| Date | December 16, 1863 |
| Location | Salem, Virginia37°46′18.42″N 79°57′59.7″W﻿ / ﻿37.7717833°N 79.966583°W |
| Result | Union successful raid |

Belligerents
- Union Cavalry: Confederate Department of Western Virginia

Commanders and leaders
- MG Benjamin F. Kelley BG William W. Averell: MG Samuel Jones BG John Echols

Units involved
- 2nd West Virginia Mounted Infantry 3rd West Virginia Mounted Infantry 8th West Virginia Mounted Infantry 14th Pennsylvania Cavalry Gibson's Independent Cavalry Ewing's Battery Col. Thoburn's Infantry Jessie's Scouts: 19th Virginia Cavalry Scattered Confederate forces
- Strength: 2,500
- Casualties and losses: 7 drowned 7 wounded 1 missing 130 captured

= Averell's Salem Raid =

1863 cavalry raid of the American Civil War

Averell's Salem Raid, also called the Salem Winter Raid, was a cavalry raid in the American Civil War on December 16, 1863 in Salem, Virginia.

On December 5, 1863, Brig. Gen. Benjamin Kelley, commander of the Department of Western Virginia ordered Brig. Gen. William Averell to destroy bridges, water stations and depots on the Virginia and Tennessee Railroad. After putting together a complicated plan of deceptive feints with Kelley, Averell left Cumberland, Maryland on December 8.

From December 9-12, Averell's command would slowly move towards Salem, Virginia on back roads and fighting the cold and rain. On December 12 elements of the brigade would encounter pickets of the 19th Virginia Cavalry under Col. William Jackson. On December 13, they would skirmish with a patrol left by Jackson to act as a warning.

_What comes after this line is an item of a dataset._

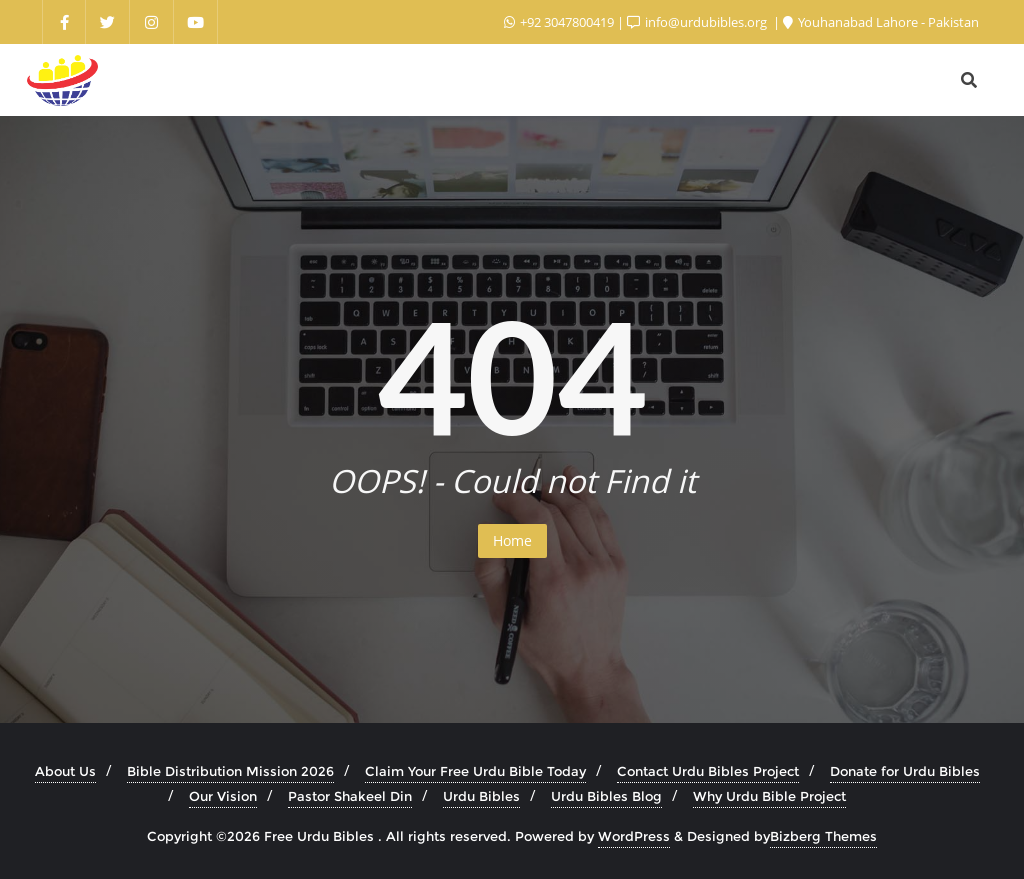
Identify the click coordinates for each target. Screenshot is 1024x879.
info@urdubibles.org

Confederate forces would not be able to converge on the brigade as they were responding to multiple attacks made by other brigades under Kelley. Averell would push his troopers hard despite rain and only getting short rests over December 14-15 and on the morning of December 16, they would be only four miles from Salem. Hearing the trains in the distance, Averell would take 350 troopers and two 3-inch guns and gallop into Salem.

Upon arriving in the town, the union troops cut the telegraph lines and tore up the railroad tracks. And only minutes after they arrived, a train loaded with Confederate troops approached. They fired their guns upon the train which quickly reversed back down the tracks.

When the rest of the brigade arrived, the troopers set fire to five bridges and destroyed train tracks. They set supplies, the rail turntable and the depot on fire as well. That afternoon, they left Salem moving south. The brigade made a dangerous crossing at the swollen Craig's Creek, but they force marched all day December 17 and arrived safely to Union lines in New Castle on December 18.

Averell's entire brigade would be given new uniforms to replace the ones they had, which were nearly rags by the end of the raid.

== Battle marker ==
There is a historic marker erected by the Virginia Civil War Trails near Covington, Virginia on Mall Road 0.2 miles east of Horse Mountain View (Virginia Route 648) showing the site of the battle.